A baseball game between teams that were primarily Anglo-Protestant on one side and Jewish on the other spilled into a punch-up when young Anglo-Saxon fans unfurled a large white banner of a Swastika in the stands. The fight ranged across the park for possession of the banner, and left at least one Jewish youth with substantial injuries. Boys on bicycles then zipped to the immigrant neighbourhoods south of Bloor with the story that a Jew had been killed. Thousands of young men (mostly) responded and a post-game dust-up morphed into a full-scale street fight. It was the ‘culmination of a summer of conflict, and remains a disturbing, even legendary, part of the city’s history.’ You can read all the details in Levitt and Shaffir’s The Riot at Christie Pits. Or, for the Youtube generation, watch this:
You will note the showcasing of a Toronto library. 😉
With so much of any city’s space occupied by private property – whether for residence, commerce, finance, education, or governance, public space becomes more and more important to the vibrancy (even the existence) of civic life. Toronto parks have a long and proud tradition of stepping into that role; a tradition built on circumstance and perhaps chance, but also on people’s willingness to fight for it. Dufferin Grove comes by its community feistiness honestly.
Sources
The Great Good Place: cafés, coffee shops, community centers, beauty parlors, general stores, bars, hangouts, and how they get you through the day. (Oldenburg, Ray, 1989)

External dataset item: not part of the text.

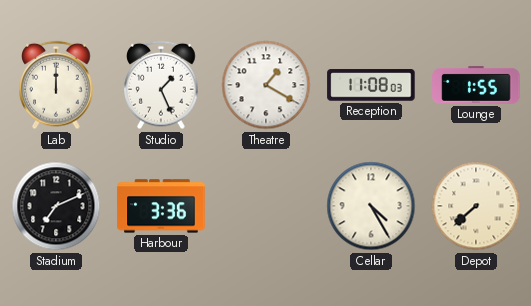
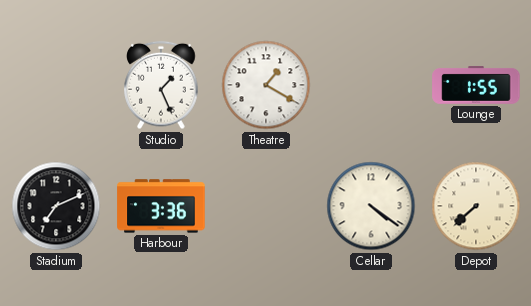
Lab: 12:00 -> none
Reception: 11:08 -> none
Cellar: 4:25 -> 4:21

307.0973 O47 - Humanities and Social Sciences, 2nd Fl., Toronto Reference Library
Old Toronto: a selection of excerpts from Landmarks of Toronto, by John Ross Robertson (Robertson, J. Ross, 1954)
971.3541 R – Canadiana, 6th Fl., North York Central Library
Riot at Christie Pits. (Levitt, Cyril et. al., 1987)
971.3541 L – Canadiana, 6th Fl., North York Central Library
Toronto Star's Pages of the Past – online archive includes over 30,000 complete issues. The digitized full-image version of the complete contents of the Toronto Star newspaper since 1894. Available at any Toronto Public Library branch (with valid library card)
Yesterday's Toronto 1870 – 1910. (Shapiro, Linda, 1997)
971.3541 SHA – Canadiana, 6th Fl., North York Central Library




5 thoughts on “Toronto Parks: the aspiration of the ‘Commons’”
Great post, links, and references.
Thank you for your fine post, especially the clip about the Riot at Christie Pitts.
You mentioned Dufferin Grove Park – a really lovely park across the street from the Dufferin Mall [formerly the Dufferin Park Race Track]. The Toronto Reference Library has pictures of the Dufferin Park Race Track. Type “Dufferin Park” in the search box.
Very interesting post, Jonathon. Thanks.
Such interesting and important history that we don’t learn in school.
Thanks
Wow Jonathon! That is one dynamic blog. And great clip by Giles! Thanks for all of the detailed and interesting information.